====== Records provided ======
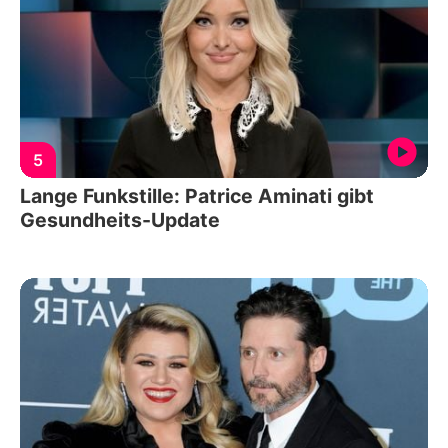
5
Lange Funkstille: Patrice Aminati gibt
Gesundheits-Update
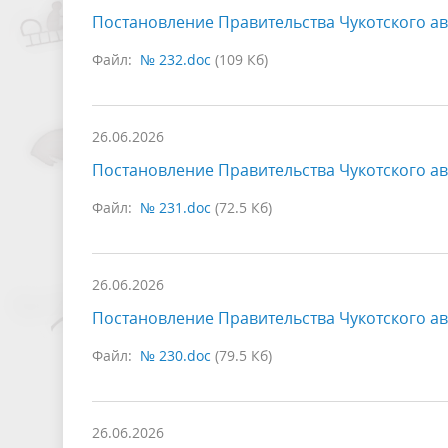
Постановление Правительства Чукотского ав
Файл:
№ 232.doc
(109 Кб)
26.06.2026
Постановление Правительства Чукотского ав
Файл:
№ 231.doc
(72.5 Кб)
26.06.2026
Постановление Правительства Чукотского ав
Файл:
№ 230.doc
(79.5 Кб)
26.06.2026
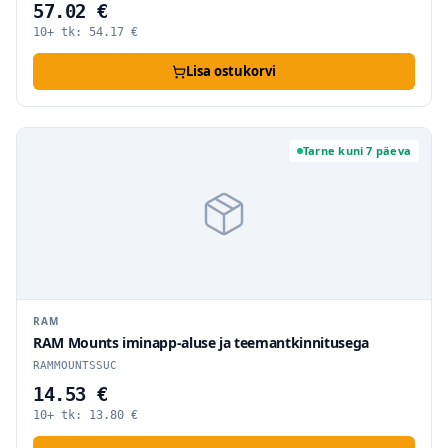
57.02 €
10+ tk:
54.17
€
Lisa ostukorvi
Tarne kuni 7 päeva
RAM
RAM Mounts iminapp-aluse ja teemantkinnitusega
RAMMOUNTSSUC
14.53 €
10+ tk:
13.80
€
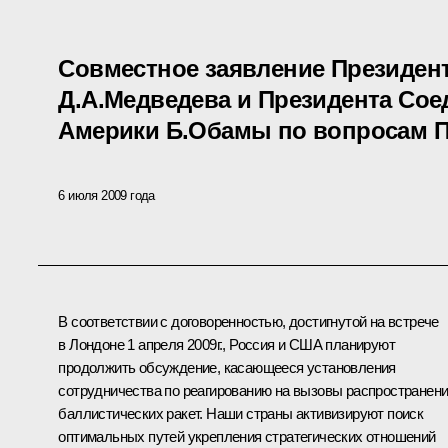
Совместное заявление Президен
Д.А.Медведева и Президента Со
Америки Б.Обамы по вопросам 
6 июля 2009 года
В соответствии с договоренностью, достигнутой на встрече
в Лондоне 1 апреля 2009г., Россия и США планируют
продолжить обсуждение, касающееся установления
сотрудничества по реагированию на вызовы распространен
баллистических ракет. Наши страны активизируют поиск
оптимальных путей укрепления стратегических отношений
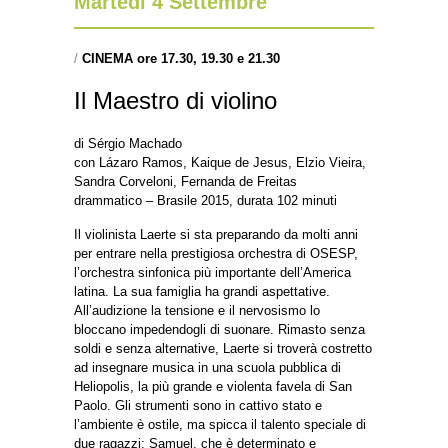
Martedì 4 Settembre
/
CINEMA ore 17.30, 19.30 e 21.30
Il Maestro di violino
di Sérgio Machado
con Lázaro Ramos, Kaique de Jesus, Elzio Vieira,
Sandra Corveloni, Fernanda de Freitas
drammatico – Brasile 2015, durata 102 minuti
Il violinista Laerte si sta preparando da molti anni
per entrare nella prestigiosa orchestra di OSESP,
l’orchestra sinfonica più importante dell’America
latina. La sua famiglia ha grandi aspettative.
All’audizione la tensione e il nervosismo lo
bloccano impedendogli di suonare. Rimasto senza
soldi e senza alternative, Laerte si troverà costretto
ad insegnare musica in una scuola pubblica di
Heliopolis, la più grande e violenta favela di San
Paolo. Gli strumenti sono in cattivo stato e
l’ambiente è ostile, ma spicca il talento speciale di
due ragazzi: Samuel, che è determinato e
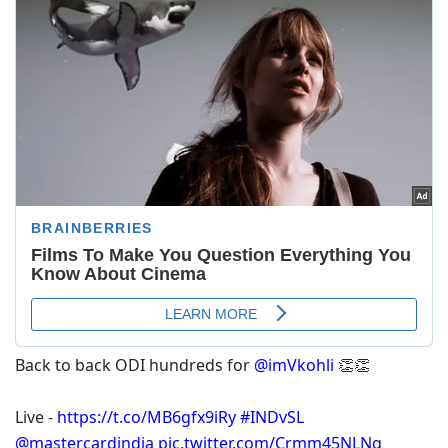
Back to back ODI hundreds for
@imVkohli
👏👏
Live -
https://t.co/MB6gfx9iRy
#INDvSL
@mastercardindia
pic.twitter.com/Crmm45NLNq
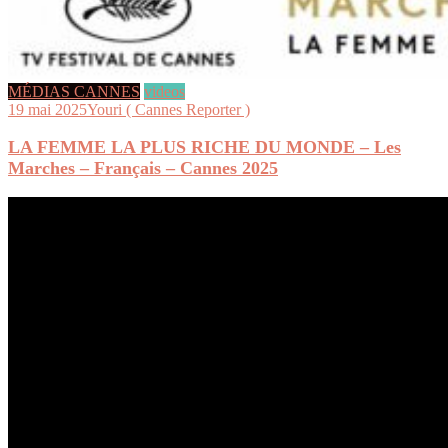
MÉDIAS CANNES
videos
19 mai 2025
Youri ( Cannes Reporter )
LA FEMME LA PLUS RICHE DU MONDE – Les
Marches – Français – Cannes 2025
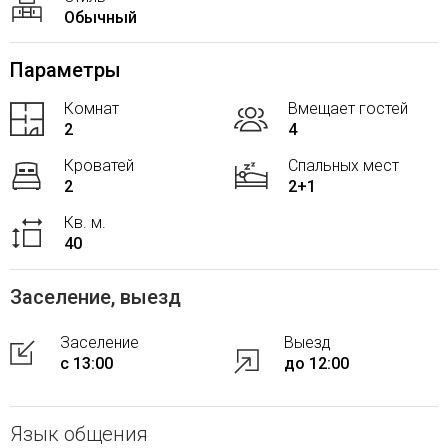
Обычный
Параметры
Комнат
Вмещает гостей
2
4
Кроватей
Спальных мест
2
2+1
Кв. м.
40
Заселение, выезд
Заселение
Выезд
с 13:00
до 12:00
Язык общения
======
Aim of the exercise: Show the lines of the entries that include the string "senza", copying each in full.

Response to this task:
bloccano impedendogli di suonare. Rimasto senza
soldi e senza alternative, Laerte si troverà costretto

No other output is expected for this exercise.